----- Exercise inputs -----
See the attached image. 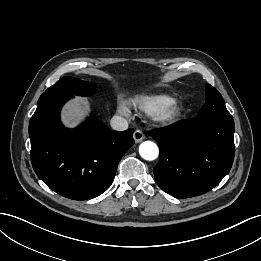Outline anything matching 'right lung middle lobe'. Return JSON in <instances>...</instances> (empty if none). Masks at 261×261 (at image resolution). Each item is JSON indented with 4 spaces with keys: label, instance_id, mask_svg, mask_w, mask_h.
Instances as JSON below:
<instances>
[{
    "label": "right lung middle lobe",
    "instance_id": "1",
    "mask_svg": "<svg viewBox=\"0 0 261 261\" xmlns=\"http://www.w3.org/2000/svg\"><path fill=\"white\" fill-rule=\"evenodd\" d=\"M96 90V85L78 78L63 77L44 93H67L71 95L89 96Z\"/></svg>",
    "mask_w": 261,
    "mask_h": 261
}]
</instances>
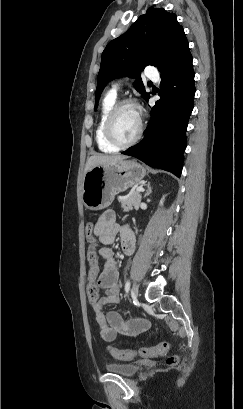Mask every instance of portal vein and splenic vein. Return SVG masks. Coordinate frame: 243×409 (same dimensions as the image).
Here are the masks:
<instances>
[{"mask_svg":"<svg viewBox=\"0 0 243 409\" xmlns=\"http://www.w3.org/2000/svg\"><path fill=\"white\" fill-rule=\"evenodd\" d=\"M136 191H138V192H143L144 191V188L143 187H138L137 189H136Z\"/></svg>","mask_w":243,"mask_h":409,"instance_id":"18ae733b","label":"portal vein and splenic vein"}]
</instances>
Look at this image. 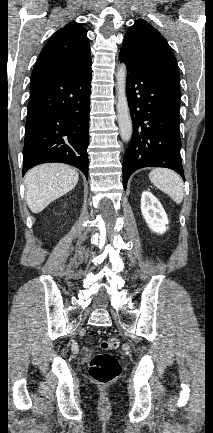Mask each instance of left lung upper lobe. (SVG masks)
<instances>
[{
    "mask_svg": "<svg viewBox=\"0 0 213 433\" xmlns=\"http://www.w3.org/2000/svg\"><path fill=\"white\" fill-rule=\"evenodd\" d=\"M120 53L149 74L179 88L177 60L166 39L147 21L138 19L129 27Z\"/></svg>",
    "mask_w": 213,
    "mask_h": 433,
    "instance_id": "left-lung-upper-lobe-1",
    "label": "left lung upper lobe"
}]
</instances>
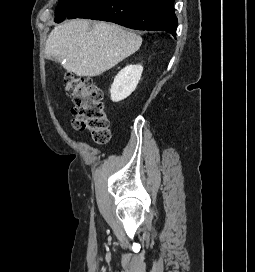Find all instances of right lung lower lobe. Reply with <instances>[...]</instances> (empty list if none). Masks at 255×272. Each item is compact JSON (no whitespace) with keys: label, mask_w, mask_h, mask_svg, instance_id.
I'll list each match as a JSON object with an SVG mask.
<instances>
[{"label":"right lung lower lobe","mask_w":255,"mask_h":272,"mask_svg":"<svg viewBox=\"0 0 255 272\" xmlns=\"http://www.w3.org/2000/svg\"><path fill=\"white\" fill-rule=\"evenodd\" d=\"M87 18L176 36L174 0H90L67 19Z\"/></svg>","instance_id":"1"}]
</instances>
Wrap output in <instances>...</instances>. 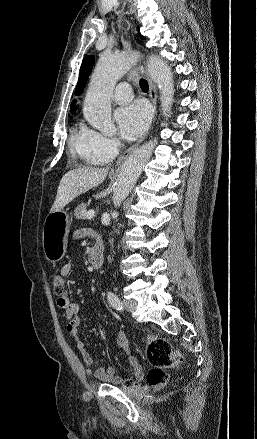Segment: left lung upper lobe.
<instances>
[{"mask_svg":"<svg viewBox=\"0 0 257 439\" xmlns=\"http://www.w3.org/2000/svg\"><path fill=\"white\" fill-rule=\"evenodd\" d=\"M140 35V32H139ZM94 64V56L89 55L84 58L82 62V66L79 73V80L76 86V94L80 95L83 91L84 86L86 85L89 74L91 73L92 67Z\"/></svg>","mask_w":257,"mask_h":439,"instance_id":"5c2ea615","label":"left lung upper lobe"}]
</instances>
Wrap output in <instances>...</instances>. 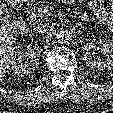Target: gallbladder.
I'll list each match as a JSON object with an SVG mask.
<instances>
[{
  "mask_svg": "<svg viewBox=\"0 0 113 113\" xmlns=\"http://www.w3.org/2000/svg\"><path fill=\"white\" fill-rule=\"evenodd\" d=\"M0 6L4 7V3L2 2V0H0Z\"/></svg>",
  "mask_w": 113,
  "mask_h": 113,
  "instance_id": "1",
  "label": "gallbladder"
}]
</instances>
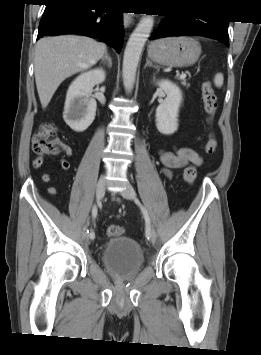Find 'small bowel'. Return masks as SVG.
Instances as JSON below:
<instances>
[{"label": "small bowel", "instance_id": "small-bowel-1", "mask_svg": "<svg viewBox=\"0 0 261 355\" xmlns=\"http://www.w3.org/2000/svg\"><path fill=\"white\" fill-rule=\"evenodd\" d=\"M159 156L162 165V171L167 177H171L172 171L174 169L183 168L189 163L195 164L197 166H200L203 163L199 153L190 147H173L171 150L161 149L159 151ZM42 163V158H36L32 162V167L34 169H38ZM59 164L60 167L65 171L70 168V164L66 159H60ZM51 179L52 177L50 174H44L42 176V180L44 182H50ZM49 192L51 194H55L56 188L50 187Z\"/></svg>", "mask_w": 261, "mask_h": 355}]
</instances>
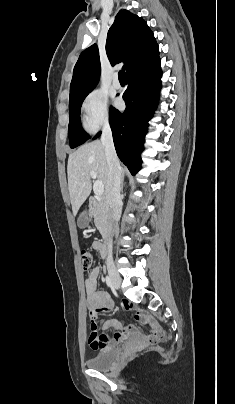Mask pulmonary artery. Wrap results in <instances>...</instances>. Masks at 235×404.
-----
## [Work instruction]
Could you return each line, unchanged, from the line containing "Find 'small bowel'. Return masks as SVG." through the last line of the entries above, leaving out the pictures?

## [Worked solution]
Find 'small bowel'. Return masks as SVG.
Instances as JSON below:
<instances>
[{"label": "small bowel", "instance_id": "small-bowel-1", "mask_svg": "<svg viewBox=\"0 0 261 355\" xmlns=\"http://www.w3.org/2000/svg\"><path fill=\"white\" fill-rule=\"evenodd\" d=\"M159 156L162 165V171L167 177H171L172 171L174 169L183 168L189 163L195 164L197 166H200L203 163L199 153L190 147H173L171 150L161 149L159 151ZM42 163V158H36L32 162V167L34 169H38ZM59 164L60 167L65 171L70 168V164L66 159H60ZM51 179L52 177L50 174H44L42 176V180L44 182H50ZM49 192L51 194H55L56 188L50 187Z\"/></svg>", "mask_w": 261, "mask_h": 355}]
</instances>
Mask pulmonary artery. Wrap results in <instances>...</instances>. Masks at 235×404.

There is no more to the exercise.